Add `destructure`, take II #54

mcabbott · 2022-02-06T05:13:39Z

This adds a destructure function, like Flux's, which should handle awkward cases. Reqiures FluxML/Functors.jl#37 .

Alternative to #40 . This seems like a tidier approach, although not quite as short and elegant as it was before I started adding tests. The key idea is that, on the first walk over the model to flatten it, you can make a tree of vector offsets, which simplifies the reconstruction step and the gradients. The gradient of reconstruction isn't an fmap walk, but because it already knows the offsets, it does not care if the walks' orders don't match.

Should work with numbers too if isnumeric is widened to allow them. Should work with mixed element types too, promote for the vector, project back for the reconstruction.

The reason to put it here not in Functors is that this package must already depend on ChainRulesCore, and that this builds in trainable deeply enough to make having another version without it a pain. And, Functors at present doesn't have isnumeric.

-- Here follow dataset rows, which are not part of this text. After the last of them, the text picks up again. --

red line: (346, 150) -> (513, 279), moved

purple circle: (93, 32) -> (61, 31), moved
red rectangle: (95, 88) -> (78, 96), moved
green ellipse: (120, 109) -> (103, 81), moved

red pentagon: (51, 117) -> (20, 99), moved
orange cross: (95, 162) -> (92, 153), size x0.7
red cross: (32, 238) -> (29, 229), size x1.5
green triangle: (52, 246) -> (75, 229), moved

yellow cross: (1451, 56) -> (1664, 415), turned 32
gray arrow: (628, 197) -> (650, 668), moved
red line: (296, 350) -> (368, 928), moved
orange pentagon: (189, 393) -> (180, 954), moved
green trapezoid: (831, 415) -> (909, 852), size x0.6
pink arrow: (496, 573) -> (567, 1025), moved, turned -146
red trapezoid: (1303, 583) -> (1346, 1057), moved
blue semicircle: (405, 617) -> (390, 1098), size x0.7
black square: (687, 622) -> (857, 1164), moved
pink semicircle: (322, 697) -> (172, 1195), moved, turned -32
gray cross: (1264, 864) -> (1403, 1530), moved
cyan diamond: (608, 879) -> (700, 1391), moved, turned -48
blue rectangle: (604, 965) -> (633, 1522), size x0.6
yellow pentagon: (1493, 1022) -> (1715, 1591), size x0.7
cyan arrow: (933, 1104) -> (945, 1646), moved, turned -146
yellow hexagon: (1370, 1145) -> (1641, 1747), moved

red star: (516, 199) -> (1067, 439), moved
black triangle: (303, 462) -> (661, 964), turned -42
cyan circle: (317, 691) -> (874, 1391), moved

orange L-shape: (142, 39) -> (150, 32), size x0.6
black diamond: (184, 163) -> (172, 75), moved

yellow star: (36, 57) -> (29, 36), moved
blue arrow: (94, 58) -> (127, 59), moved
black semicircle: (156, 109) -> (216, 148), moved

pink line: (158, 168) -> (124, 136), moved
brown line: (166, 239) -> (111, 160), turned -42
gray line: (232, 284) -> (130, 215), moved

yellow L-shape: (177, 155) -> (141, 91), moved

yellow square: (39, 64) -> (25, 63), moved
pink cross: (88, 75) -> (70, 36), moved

Closes #40, closes FluxML/Functors.jl#31 if it can.

src/destructure.jl

ToucheSir · 2022-02-07T18:38:23Z

src/destructure.jl

+  len = Ref(0)
+  off = fmap(x; exclude = isnumeric, walk = (f, z) -> map(f, _trainable(z))) do y
+    push!(arrays, vec(y))
+    o = len[]
+    len[] = o + length(y)
+    o
+  end


Off-topic, but this (and gamma!) is a concrete example of where something like FluxML/Functors.jl#32 or fmapreduce would help. Instead of writing to a ref, you'd just carry an accumulated total through the traversal.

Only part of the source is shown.